No meio da cidade há um cemitério
Bem
no meio de Belém há um cemitério, que a gente chama Soledade. Quando ia “pro
centro”, criança, o ônibus passava ali ao lado, e eu tinha uma curiosidade
imensa de adentrar aqueles muros, visitar as tumbas tão diferentes. Na época,
ele estava fechado, ficou muito tempo assim, e tudo o que se via era o mato e a
parte mais alta dos mausoléus. Do lado de fora, barracas de feirantes me
mostravam que o tempo da mortandade era passado.
Quase
todo mundo ali sabe, mais ou menos, que o Cemitério da Soledade foi construído
para dar lugar aos mortos de uma epidemia que assolou a capital no século XIX:
da febre amarela. A curiosidade que eu tinha na infância, pelo estilo dos
mausoléus, cresceu na adolescência, quando descobri essa história macabra.
Fazia sentido que ninguém mais fosse enterrado ali. Quantos mortos? Além
daqueles, os escravizados e os indigentes eram levados a outro cemitério, bem
menos imponente, que não marcaria tanto a cidade, mas que deve ter recebido
muito mais gente...
Parei
para pensar nesse interesse que alimentei durante tanto tempo pelo cemitério depois
de ver a notícia de que apenas hoje a Itália contabilizou mais de 900 mortos
pela COVID-19. Quase mil, só hoje. Outro dia, quando foram mais de 600,
caminhões do exército levavam os corpos, que seriam enterrados sem velório,
dado o risco do contágio. Fiquei pensando nesse descarte de corpos e se seria
possível e desejável construir cemitérios para acolhê-los. Quando foram fazer o
trabalho de restauração do Soledade, para abri-lo à visitação do público, em
2013, mais de 150 anos depois que os corpos foram sepultados, havia todo um
trabalho de proteção, para evitar uma possível contaminação.
A
memória coletiva precisa desses lugares para ao menos pensar o que podem ser as
consequências de uma epidemia. No caso, uma pandemia. Precisamos ter às nossas
vistas as consequências. Como muitos dos corpos ceifados pela COVID-19, na
Itália, serão cremados, um dia terá que ser construído um memorial, inclusive
para lembrar a incompetência dolosa do governo, que tanto demorou para agir.

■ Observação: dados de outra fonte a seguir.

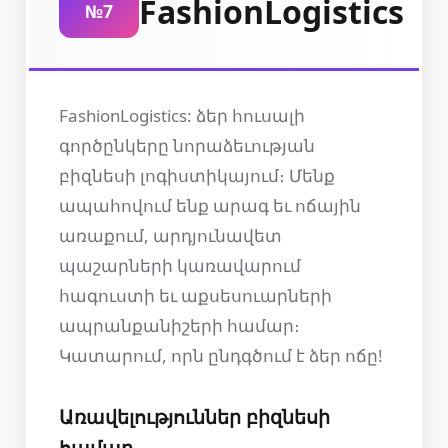
FashionLogistics
№7
FashionLogistics: ձեր հուսալի
գործընկերը նորաձեւության
բիզնեսի լոգիստիկայում։ Մենք
ապահովում ենք արագ եւ ոճային
առաքում, արդյունավետ
պաշարների կառավարում
հագուստի եւ աքսեսուարների
ապրանքանիշերի համար։
Կատարում, որն ընդգծում է ձեր ոճը!
Առավելություններ բիզնեսի
համար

Não tem o mesmo peso sobre uma cidade que um cemitério bem no seu coração, mas,
afinal, também é preciso pensar nas consequências biológicas.
Mais
que tudo, porém, é preciso saber que o tempo da mortandade sempre está em
aberto, seja na Itália ou no Brasil. Não paguemos para ver. Porque não basta que
a ciência avance se viver ou morrer (Quantos? Quem?) continua dependendo muito
de nossas escolhas enquanto sociedade.